Tenham em mente as principais transições: 4º para 5º ano | 9º para 10º ano | 12º ano para ensino superior. À parte da adaptação que costuma acontecer em todos os anos lectivos, há a integração noutra realidade: nova escola, professores diferentes, mais disciplinas, horários mirabolantes e escolha de área de estudos.

Se as crianças e adolescentes da vossa família estão a passar por esta fase, aconselho um conjunto de estratégias que os meus coachees foram implementando e que podem ser usadas em simultâneo ou adaptadas ao contexto, a ideia é experimentar e perceber o que resulta na dinâmica familiar.

Estratégias

Incluir o estudante na escolha da escola: as questões logísticas, por vezes, falam mais alto e algumas famílias esquecem-se de consultar as crianças/adolescentes nesta fase. Apresentem as opções e façam a escolha em conjunto. Se não há um leque diverso de possibilidades, pesquisem a escola e apresentem-na ao seu futuro aluno e quem sabe fazer um tour em família.

Alinhar expectativas: antes da escola começar, num ambiente diferente, abordem a questão da transição de ciclo e entendam as principais expectativas, receios e objectivos do aluno. Tenham uma conversa sincera sobre estes temas e podem recorrer às vossas experiências pessoais para partilhar perspectivas.

Envolvimento na vida escolar: andamos tão assoberbados, num ciclo sem fim de tarefas que é provável que nos esqueçamos do básico. Não é necessário fazer-se diariamente, mas com alguma regularidade é relevante perguntar: Como correu o teu dia? Tens novidades? Precisas da minha ajuda em alguma tarefa? Tão essencial como este envolvimento é o exemplo dos responsáveis, partilhem como correu o vosso dia e mostrem interesse genuíno. Back to basics.

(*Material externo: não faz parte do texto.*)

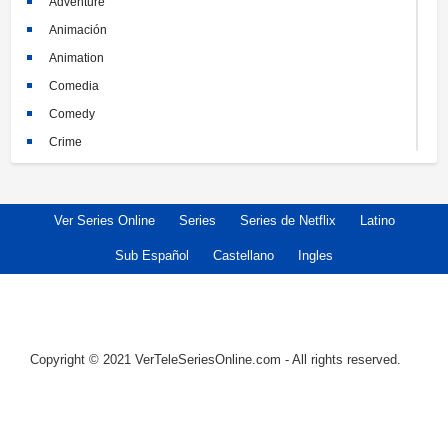
Adventure
Animación
Animation
Comedia
Comedy
Crime
Crimen
Documental
Ver Series Online
Series
Series de Netflix
Latino
Documentary
Drama
Sub Español
Castellano
Ingles
Familia
Family
Fantasy
Copyright © 2021 VerTeleSeriesOnline.com - All rights reserved.
Historia
History
Horror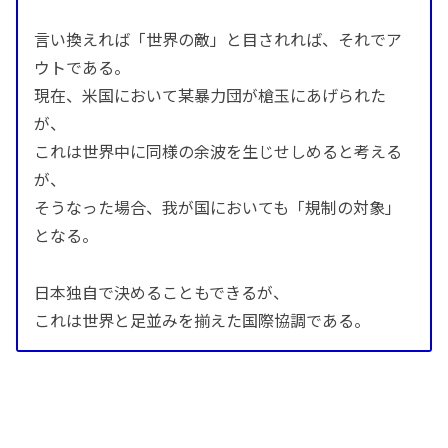
言い換えれば「世界の敵」と目されれば、それでア
ウトである。
現在、米国において某暴力団が槍玉にあげられた
が、
これは世界中に同様の余波を生じせしめると考える
が、
そうなった場合、我が国においても「規制の対象」
となる。
日本独自で決めることもできるが、
これは世界と足並みを揃えた国際協調である。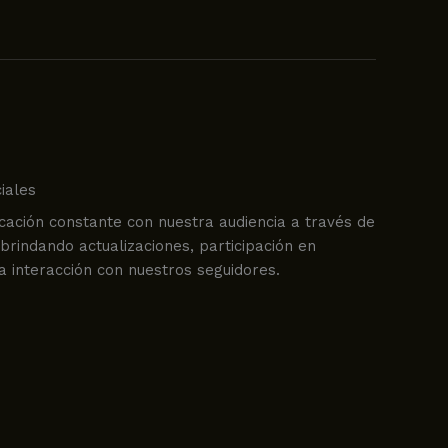
iales
ción constante con nuestra audiencia a través de
brindando actualizaciones, participación en
 interacción con nuestros seguidores.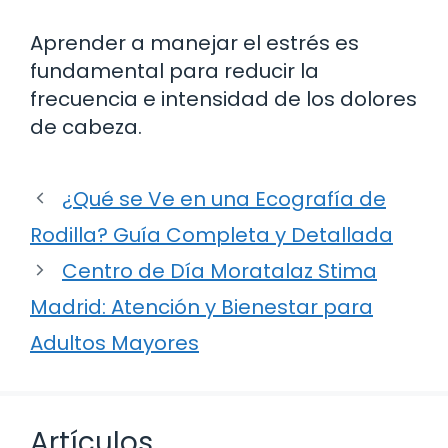
Aprender a manejar el estrés es
fundamental para reducir la
frecuencia e intensidad de los dolores
de cabeza.
¿Qué se Ve en una Ecografía de
Rodilla? Guía Completa y Detallada
Centro de Día Moratalaz Stima
Madrid: Atención y Bienestar para
Adultos Mayores
Artículos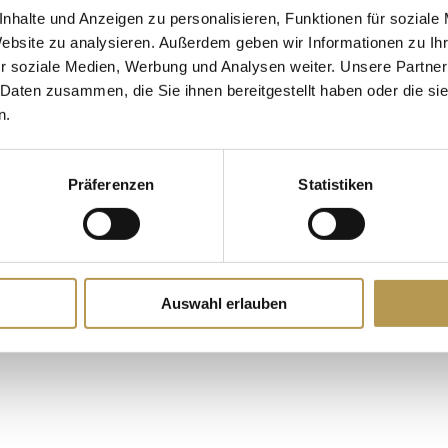
nhalte und Anzeigen zu personalisieren, Funktionen für soziale
Website zu analysieren. Außerdem geben wir Informationen zu I
r soziale Medien, Werbung und Analysen weiter. Unsere Partner
 Daten zusammen, die Sie ihnen bereitgestellt haben oder die s
n.
Präferenzen
Statistiken
Auswahl erlauben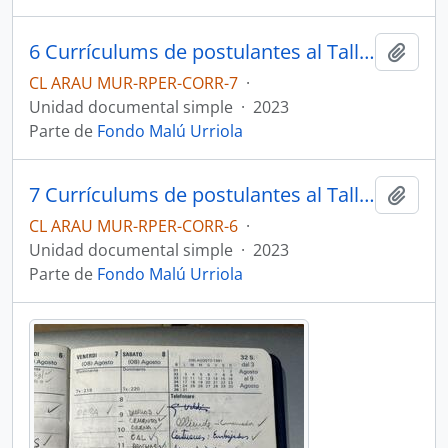
6 Currículums de postulantes al Taller de Poesía enviado por Fundación Pablo Neruda a Malú Urriola
Añadi
CL ARAU MUR-RPER-CORR-7
·
Unidad documental simple
·
2023
Parte de
Fondo Malú Urriola
7 Currículums de postulantes al Taller de Poesía enviado por Fundación Pablo Neruda a Malú Urriola
Añadi
CL ARAU MUR-RPER-CORR-6
·
Unidad documental simple
·
2023
Parte de
Fondo Malú Urriola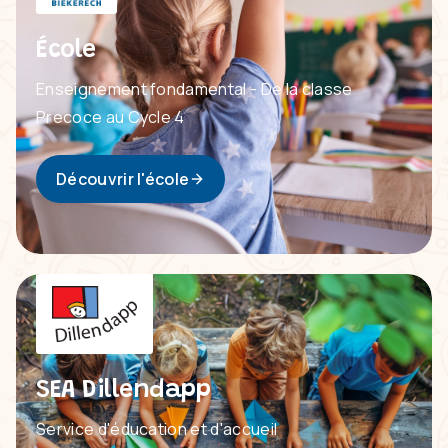
École
Enseignement fondamental - De la classe
Precoce au Cycle 4
Découvrir l'école
SEA Dillendapp
Service d'éducation et d'accueil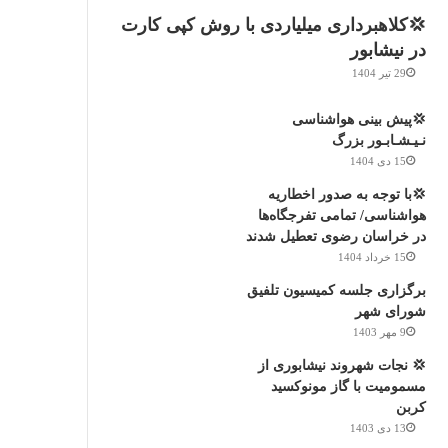
💢کلاهبرداری میلیاردی با روش کپی کارت
در نیشابور
29 تیر 1404
💢پیش بینی هواشناسی
نـیـشـابـور بزرگ
15 دی 1404
💢با توجه به صدور اخطاریه
هواشناسی/ تمامی تفرجگاه‌ها
در خراسان رضوی تعطیل شدند
15 خرداد 1404
برگزاری جلسه کمیسیون تلفیق
شورای شهر
9 مهر 1403
💢 نجات شهروند نیشابوری از
مسمومیت با گاز مونوکسید
کربن
13 دی 1403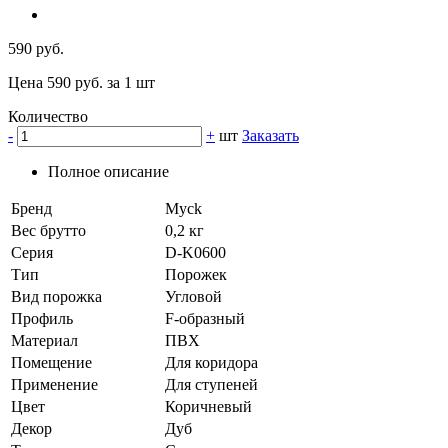
590 руб.
Цена 590 руб. за 1 шт
Количество
-
+
шт
Заказать
Полное описание
Бренд
Myck
Вес брутто
0,2 кг
Серия
D-K0600
Тип
Порожек
Вид порожка
Угловой
Профиль
F-образный
Материал
ПВХ
Помещение
Для коридора
Применение
Для ступеней
Цвет
Коричневый
Декор
Дуб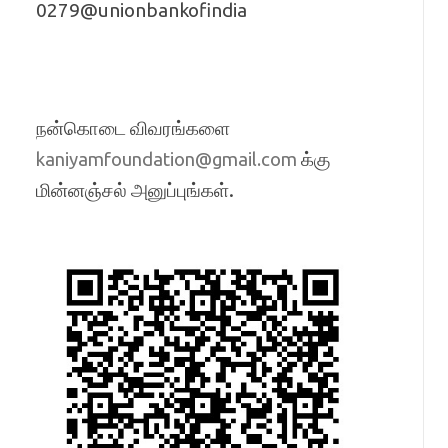
0279@unionbankofindia
நன்கொடை விவரங்களை
க்கு
kaniyamfoundation@gmail.com
மின்னஞ்சல் அனுப்புங்கள்.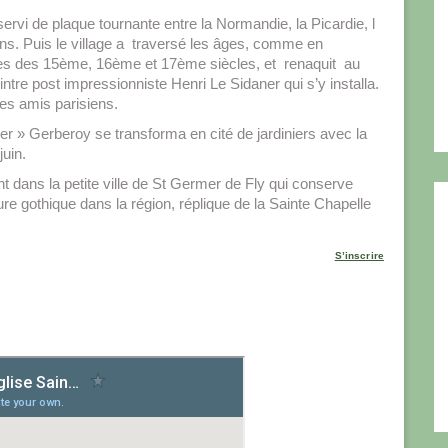
rvi de plaque tournante entre la Normandie, la Picardie, l
ans. Puis le village a traversé les âges, comme en
s des 15ème, 16ème et 17ème siècles, et renaquit au
ntre post impressionniste Henri Le Sidaner qui s’y installa.
ses amis parisiens.
rier » Gerberoy se transforma en cité de jardiniers avec la
juin.
 dans la petite ville de St Germer de Fly qui conserve
ure gothique dans la région, réplique de la Sainte Chapelle
S’inscrire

Registo dos desafios: um diário é uma enorme ajuda para as crianças e adolescentes. Tem a vantagem de praticarem a sua escrita e mais importante: podem descrever os seus dias, analisá-los e colocar os seus desafios em perspectiva.

Estas estratégias podem ser muito dinâmicas e criativas. Encontrem jogos, ambientes ou formas originais de as colocarem em acção. Farão parte do vosso plano “ano lectivo fantástico” e irão também potenciar momentos de união e partilha familiar.

Desejo um óptimo ano lectivo!

 

(este artigo rege-se pelo antigo acordo ortográfico)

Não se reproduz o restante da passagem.